Logotype for ARC Document Solutions Inc

ARC Document Solutions (ARC) Proxy Filing summary

Event summary combining transcript, slides, and related documents.

Logotype for ARC Document Solutions Inc

Proxy Filing summary

1 Dec, 2025

Executive summary

  • Special Meeting called to vote on a merger agreement where a subsidiary of TechPrint Holdings, LLC will merge with and into the company, making it a wholly-owned subsidiary and taking it private at $3.40 per share in cash for non-rolled shares.

  • The Acquisition Group, including key executives and related trusts, holds about 15.8% of voting power and will roll their equity into the new parent, not receiving cash but Parent Units.

  • If approved, the company will be delisted from NYSE and deregistered with the SEC, and public shareholders will lose any future participation in the company.

Voting matters and shareholder proposals

  • Shareholders are asked to vote on: (1) approval of the Merger Agreement, (2) a nonbinding advisory vote on executive compensation related to the merger, and (3) adjournment of the meeting if more time is needed to solicit votes.

  • Approval of the merger requires a majority of outstanding shares; failure to vote is counted as a vote against.

  • The Acquisition Group has entered into a Voting Agreement to vote all their shares in favor of the merger.

  • Appraisal rights are available for dissenting shareholders under Delaware law.

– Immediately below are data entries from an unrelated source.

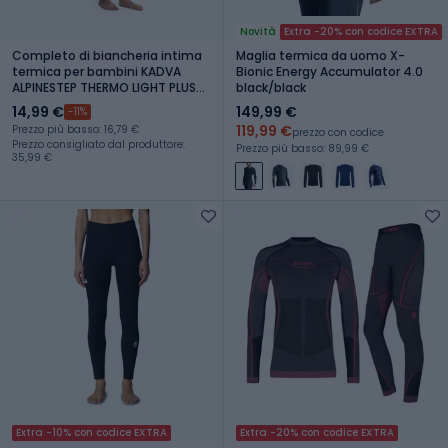
Novità
Extra -20% con codice EXTRA
Completo di biancheria intima
Maglia termica da uomo X-
termica per bambini KADVA
Bionic Energy Accumulator 4.0
ALPINESTEP THERMO LIGHT PLUS
black/black
senza cuciture viola
14,99 €
149,99 €
-11%
119,99 €
Prezzo più basso: 16,79 €
prezzo con codice
Prezzo consigliato dal produttore:
Prezzo più basso: 89,99 €
35,99 €
Extra -10% con codice EXTRA
Extra -20% con codice EXTRA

Board of directors and corporate governance

  • A Special Committee of independent directors was formed to evaluate the proposal, engage advisors, and negotiate terms.

  • The Special Committee and Board (excluding conflicted members) unanimously recommend the merger as fair and in the best interests of unaffiliated shareholders.

  • The process included outreach to 22 potential third-party bidders, but no superior proposals were received.